Hence, following Order:-

(a) First Appeal is dismissed with proportionate costs.

(a-1) The Cross-Objection (ST) No.10663 of 2014 is partly allowed.

(b) The impugned Judgment and Order dated 28.01.2011, in M.A.C.P. No.97 of 2006, passed by the Motor Accident Claims Tribunal, at Karad is modified.

(c) Appellant and respondent Nos.2 and 3 shall jointly and severally pay the compensation of Rs.17,93,960/- (inclusive of NFL amount) together with interest thereon at the rate of 7.5 % per annum from the date of the Claim Petition till realisation of the amount.

(c-1) Appellant and respondent Nos.2 and 3 shall jointly and severally pay the compensation of Rs.75,000/- towards the future surgery.

(d) Appellant and Respondent Nos.2 and 3 are directed to comply with this Judgment and Order within a period of four months from today, by depositing the amount in the Tribunal.

-FA-1327-2012.doc

(d-1) On deposit of the amount the Tribunal shall immediately inform about the deposit to the claimant.

(f) The claimant is permitted to withdraw the deposited amount from the Tribunal within a period of eight weeks from the date of the deposit, subject to payment of deficit Court fees, if any.

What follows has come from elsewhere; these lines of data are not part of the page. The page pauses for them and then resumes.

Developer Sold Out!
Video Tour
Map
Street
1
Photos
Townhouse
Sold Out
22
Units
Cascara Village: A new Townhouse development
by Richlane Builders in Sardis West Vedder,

(g) The amount deposited in the Tribunal shall not be invested for a period of eight weeks from the date of deposit. In the event the amount is not withdrawn within a period of eight weeks from the date of deposit, the same shall be invested by passing appropriate directions by the Tribunal.

(h) Appellant and respondent Nos.2 and 3 will be entitled to adjustment of the amount against the already paid under the impugned Award.